Committee chair Sarah Ambrogi of Ward 1 tried to calm Beaudry, noting that the purpose of the meeting was to give the administration a chance to introduce the options it was considering and open discussion, not to cast any votes or make any decisions. She stated that the options presented by the school district’s administration would be sent to committee members.
Ward 4 Committeeman Roy Shoults, also a member of the committee, echoed Ambrogi’s position. “The purpose of the meeting is to hear these approaches to the funding problem we have. We have to start somplace. If we don’t say something and they don’t say something, then we start from no place.”

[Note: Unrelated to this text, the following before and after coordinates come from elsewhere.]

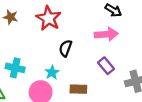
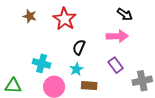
cyan cross: (15, 68) -> (42, 63), moved
cyan star: (52, 72) -> (76, 69), moved

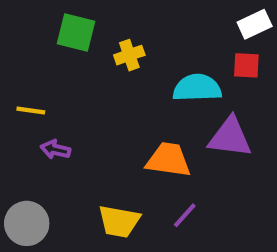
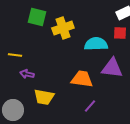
yellow cross: (129, 55) -> (63, 28), size x1.5
yellow trapezoid: (119, 221) -> (44, 97), moved

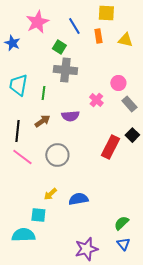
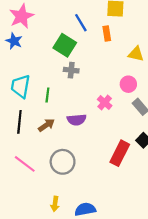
pink star: (37, 22) -> (22, 16), moved
yellow triangle: (125, 40) -> (136, 54), moved
green square: (59, 47) -> (65, 45), size x1.5
gray cross: (65, 70) -> (71, 70), size x0.6
black line: (17, 131) -> (19, 122), moved
yellow arrow: (50, 194) -> (55, 204), turned -40

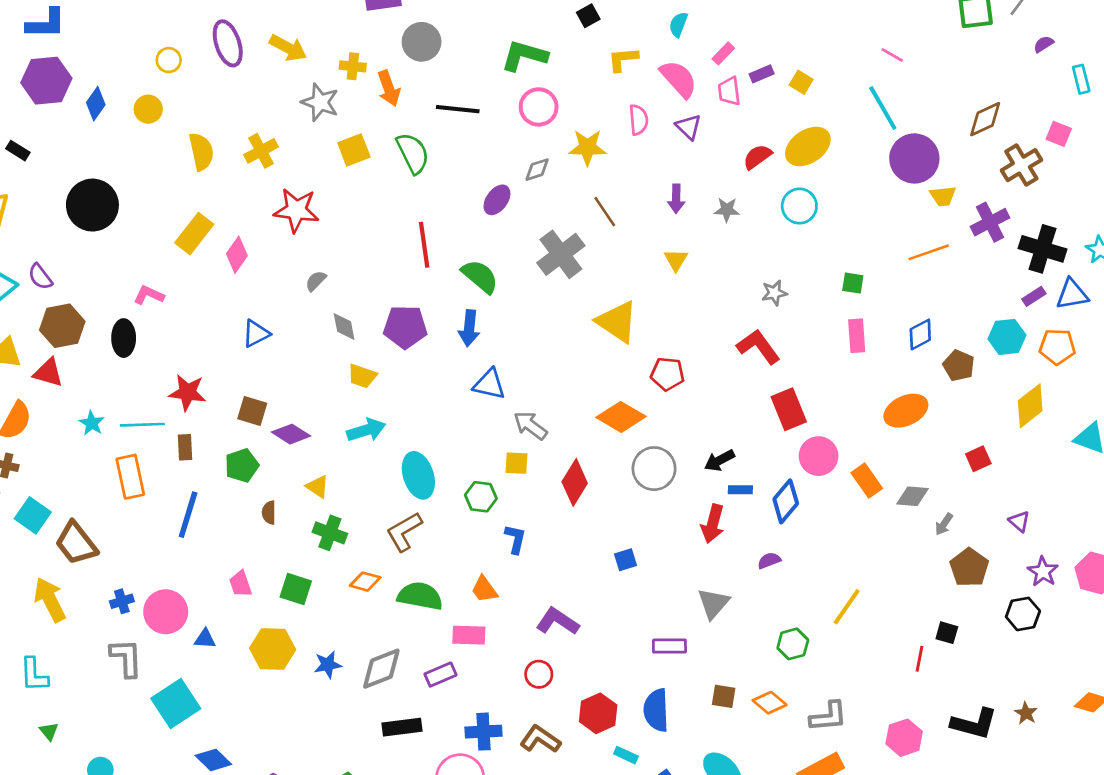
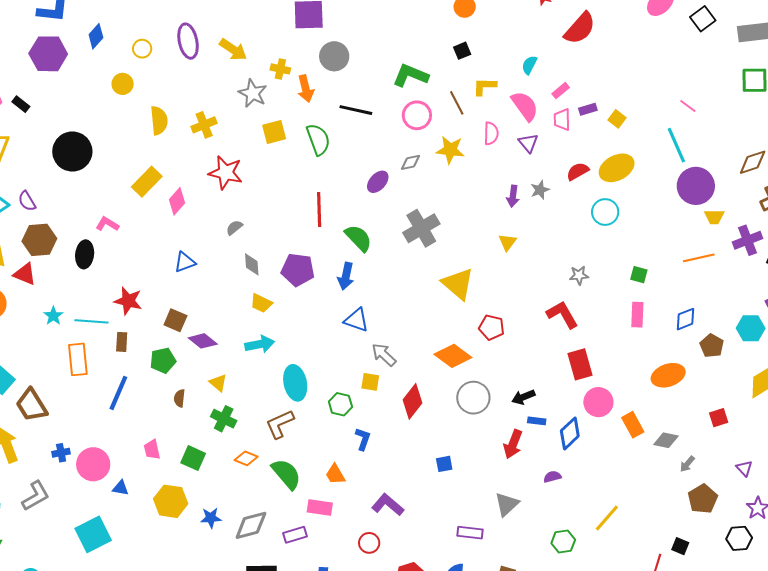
blue diamond: (96, 104) -> (96, 36), moved
gray star: (727, 210) -> (540, 190), moved, turned -30
brown line: (605, 212) -> (457, 103), moved
green semicircle: (420, 596) -> (286, 474), turned 32
gray L-shape: (126, 658) -> (36, 496), moved, turned 56

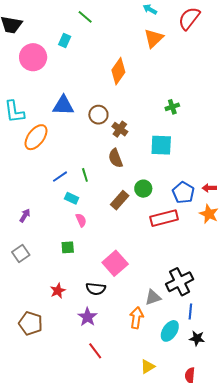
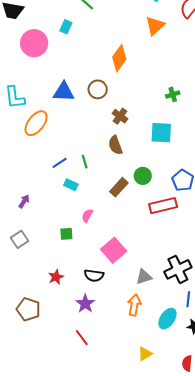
brown circle: (98, 115) -> (98, 89), moved
pink semicircle: (81, 220) -> (87, 216), moved, turned -128
gray triangle: (153, 297) -> (144, 277), moved
red line: (95, 351) -> (82, 338), moved

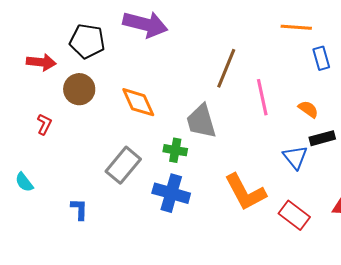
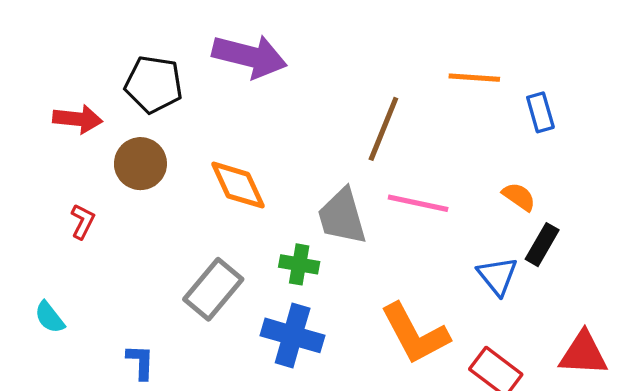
orange line: (296, 27) -> (474, 78), moved
pink line: (262, 97) -> (418, 203), moved, turned -66
black rectangle: (322, 138) -> (542, 245), turned -45

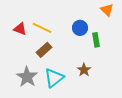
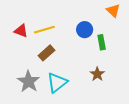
yellow line: (42, 28) -> (44, 30), turned -42
brown star: (84, 70) -> (97, 74), moved

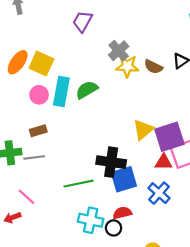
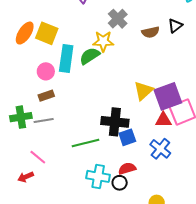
yellow star: (127, 66) -> (103, 41), moved
brown semicircle: (153, 67) -> (150, 32), turned -36
pink circle: (39, 95) -> (46, 71), moved
blue square: (124, 179) -> (127, 137), size x0.7

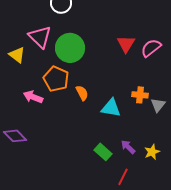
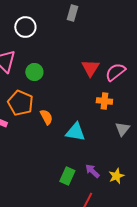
green circle: (70, 48) -> (34, 72), size x0.6
orange cross: (140, 95) -> (104, 101), moved
green rectangle: (103, 152) -> (67, 176), turned 72

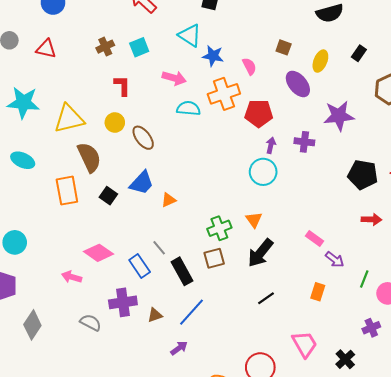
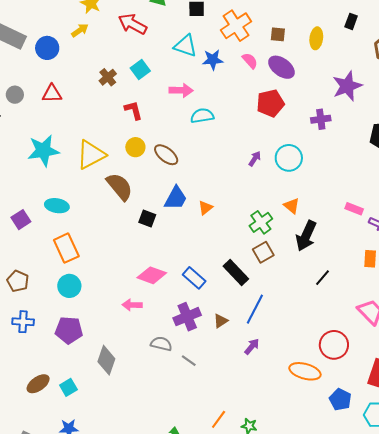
purple ellipse: (298, 84) -> (281, 67), moved
orange cross: (224, 94) -> (236, 26), moved
purple arrow: (271, 145) -> (255, 159), moved, turned 35
orange rectangle: (67, 191) -> (66, 248), moved
gray line: (159, 248) -> (189, 361), moved

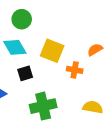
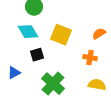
orange cross: (75, 70) -> (90, 58), moved
green cross: (43, 106) -> (53, 84), turned -35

Though not a member of the committee, Ward 2 school board member Debra Gagnon-Langton renewed her complaint that the administration “came forward with RIFs without asking the board for input,” and said they are “now bringing it back piecemeal.” She expressed alarm over the “number of teachers and administrators jumping ship is alarming” and criticized the administration for providing the aldermen with class size information that was not right.
Superintendent Tom Brennan pushed back against Gagnon-Langton’s charge that board members were uninformed of where the pink slipped teachers would come from saying that most of them were presented on the initial RIF lists to the board. He went on to say, in response to a question from Gagnon-Langton that “none of this is acceptable. That we don’t have a budget of !62 million is unacceptable, but we have to deal with the hand we’ve been dealt. The bottom line is, literally, how do we deal with a $150 million budget?”

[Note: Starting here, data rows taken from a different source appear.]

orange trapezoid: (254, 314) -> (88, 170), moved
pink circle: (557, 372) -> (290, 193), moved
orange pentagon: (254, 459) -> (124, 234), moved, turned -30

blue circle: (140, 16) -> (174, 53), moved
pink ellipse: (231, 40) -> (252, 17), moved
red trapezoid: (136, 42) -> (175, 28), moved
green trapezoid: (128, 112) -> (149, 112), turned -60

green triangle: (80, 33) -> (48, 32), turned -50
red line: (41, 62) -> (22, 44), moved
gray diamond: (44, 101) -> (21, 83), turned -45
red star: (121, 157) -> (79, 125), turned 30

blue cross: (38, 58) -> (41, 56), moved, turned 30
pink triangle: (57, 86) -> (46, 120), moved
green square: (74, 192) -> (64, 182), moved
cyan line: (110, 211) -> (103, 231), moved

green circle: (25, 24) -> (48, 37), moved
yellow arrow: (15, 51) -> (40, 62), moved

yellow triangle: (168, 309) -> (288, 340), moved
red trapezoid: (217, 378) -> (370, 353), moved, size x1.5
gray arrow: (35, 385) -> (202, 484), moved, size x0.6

Tursi and Brennan detailed various options to reassign personnel between the high schools and middle schools to adjust for the layoffs in “Language Arts” (formerly known as English) and “World Languages” (also known as “Foreign Languages.” Middle school class sizes would, on average range from 29 to 33 students under the proposed scenarios. Tursi was unable to provide estimates for high school class sizes noting the variety of classes available in the subjects.
Elementary school class sizes were expected to average 27 kids across the district.
Other issues addressed by the committee involved reassignment of Information Communication and Technology personnel as well as English Language Learner (formerly known as English as a Second Language) teachers to handle growing numbers of these students at Memorial High School. The ELL program was not impacted by the budget cuts, however the ICT program took a 50% reduction in teachers.